- IATA: none; ICAO: none; TC LID: CAV4;

Summary
- Airport type: Public
- Owner: Village of McBride
- Operator: Village of McBride
- Location: McBride, British Columbia
- Time zone: PST (UTC−08:00)
- • Summer (DST): PDT (UTC−07:00)
- Elevation AMSL: 2,367 ft / 721 m
- Coordinates: 53°18′53″N 120°10′11″W﻿ / ﻿53.31472°N 120.16972°W

Map
- CAV4 Location in British Columbia

Runways
| Direction | Length |  | Surface |
| ft | m |
| 12/30 | 2,707 | 825 | Asphalt |
- Source

= McBride/Charlie Leake Field Aerodrome =

McBride/Charlie Leake Field Aerodrome is on the southwest side of the Fraser River about 1 NM north-northwest of McBride, British Columbia, Canada.

==Earlier activity==
In the early 1920s, an Air Board de Havilland DH-4 landed at McDonald's farm. In April 1929, a Cessna AW made an emergency landing in a field. Muddy conditions made a departure that day impossible, but the ground freezing overnight allowed a successful takeoff next morning. That July, USAAC Capt. Russ G. Hoyt experienced engine trouble with his Curtiss Hawk XP-6B. Gliding into a field of soft sand, the right wheel struck a mound, turning the aircraft upside down.

==Airstrip to the southeast==
In 1951, a 3000 by 500 ft field donated by Adolph Jeck was selected for the airstrip. The east–west alignment was on the east side of the river, about 2.9 NM southeast of the village on Jeck Rd.

Despite expectations, construction activities were not completed by fall. In the following spring, donations and volunteer labour resumed the work.

In August 1952, a Cessna 170 was the first aircraft to land on the completed runway.

==Airstrip to the north==
In the early 1960s, this longer airfield replaced the former one.

In 1972, the airport received a $40,000 federal grant. In 1978, an $83,000 provincial grant enabled a 500 ft runway extension and paving of the apron and taxiway. However, the runway was still too short for medevacs.

In 1983, the village council approved the erection of a new hangar large enough to house two planes. The next year, the runway was repaved and drainage improved.

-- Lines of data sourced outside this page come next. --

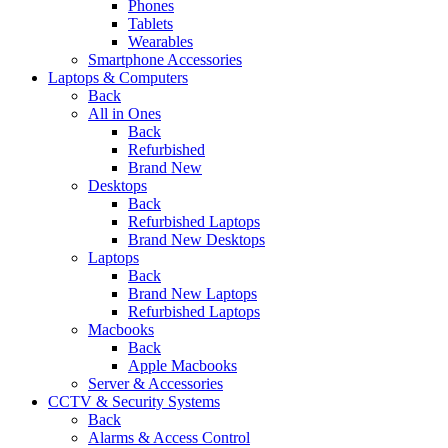
Phones
Tablets
Wearables
Smartphone Accessories
Laptops & Computers
Back
All in Ones
Back
Refurbished
Brand New
Desktops
Back
Refurbished Laptops
Brand New Desktops
Laptops
Back
Brand New Laptops
Refurbished Laptops
Macbooks
Back
Apple Macbooks
Server & Accessories
CCTV & Security Systems
Back
Alarms & Access Control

In 1990, Prince George consultants undertook an airport expansion study. In 1992, a Rapattack base, which included helicopter facilities, storage and employee accommodation, was established for dealing with wildfires in the area. In 1995, a new helicopter hangar was erected. In 1997, McBride received a grant for Phases I and II of the airport upgrade.

During McBride's 75th Anniversary celebrations in 2007, the airport was renamed to honour resident Lieutenant Colonel Charles (Charlie) Leake.

In 2016, the airport received a $20,887 grant for runway rehabilitation. By 2019, the runway still could not accommodate the fixed wing aircraft used for medevacs. Patients triaged in McBride were transported to Prince George by helicopter or ground ambulance.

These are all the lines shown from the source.